A semiclassical, phenomenological model to derive photoelectron current pulse (PCP) statistics

Photonic quantum information consists of photoelectron current pulses (PCP) generated by the combined instrumentation of a photoelectron releasing device plus a built-in, or a follow-on, technologies that amplify the first photoelectron into a countable current pulse of about 1ps consisting of many millions of electrons. We present a semiclassical, phenomenological interaction-process model behind the generation of statistically random PCP's. Atom emitted signals carry QM predicted energy hν & carrier frequency ν but propagate as classically spreading diffractive, exponential pulses.
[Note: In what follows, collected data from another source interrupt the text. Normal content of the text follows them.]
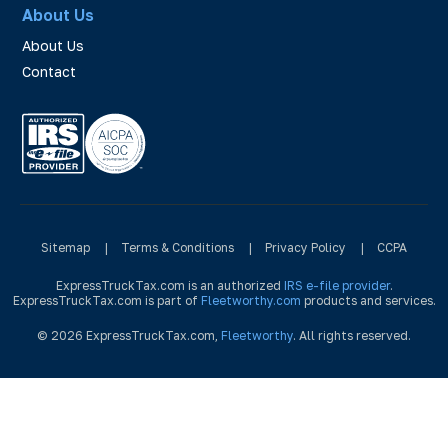
About Us
About Us
Contact
Sitemap
|
Terms & Conditions
|
Privacy Policy
|
CCPA
ExpressTruckTax.com is an authorized
IRS e-file provider
.
ExpressTruckTax.com is part of
Fleetworthy.com
products and services.
© 2026 ExpressTruckTax.com,
Fleetworthy
. All rights reserved.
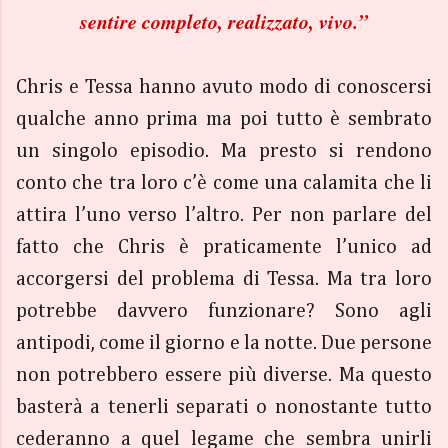
sentire completo, realizzato, vivo.”
Chris e Tessa hanno avuto modo di conoscersi
qualche anno prima ma poi tutto è sembrato
un singolo episodio. Ma presto si rendono
conto che tra loro c’è come una calamita che li
attira l’uno verso l’altro. Per non parlare del
fatto che Chris è praticamente l’unico ad
accorgersi del problema di Tessa. Ma tra loro
potrebbe davvero funzionare? Sono agli
antipodi, come il giorno e la notte. Due persone
non potrebbero essere più diverse. Ma questo
basterà a tenerli separati o nonostante tutto
cederanno a quel legame che sembra unirli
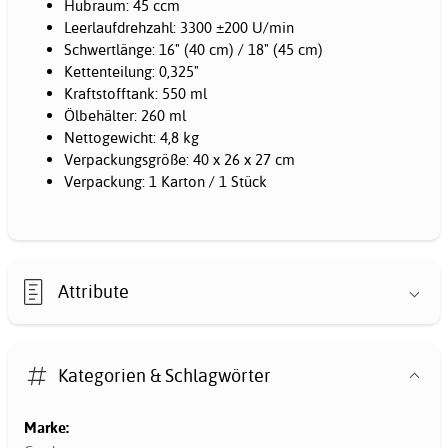
Hubraum: 45 ccm
Leerlaufdrehzahl: 3300 ±200 U/min
Schwertlänge: 16" (40 cm) / 18" (45 cm)
Kettenteilung: 0,325"
Kraftstofftank: 550 ml
Ölbehälter: 260 ml
Nettogewicht: 4,8 kg
Verpackungsgröße: 40 x 26 x 27 cm
Verpackung: 1 Karton / 1 Stück
Attribute
Kategorien & Schlagwörter
Marke:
Exponential pulse shape is justified from the observation that classical spectrometers register the line shape for spontaneous emissions as Lorentzian, which is a Fourier transform of an exponential function. The pulses are emitted randomly from different atoms. So one pulse cannot deliver the full energy hν to an atomic site to release one quantum mechanically bound electron. We need a very large number of light pulses simultaneously present during the stimulation period of ~100 fs to release each individual photoelectron, which then generates the countable PCP's through the electron-number amplification. The origin of different PCP statistics is due to the statistically different phases and arrival times of the light pulses generated (i) spontaneously, (ii) by stimulated emission, or (iii) by nonlinear processes. Some computational results pertaining to the above ideas will be presented.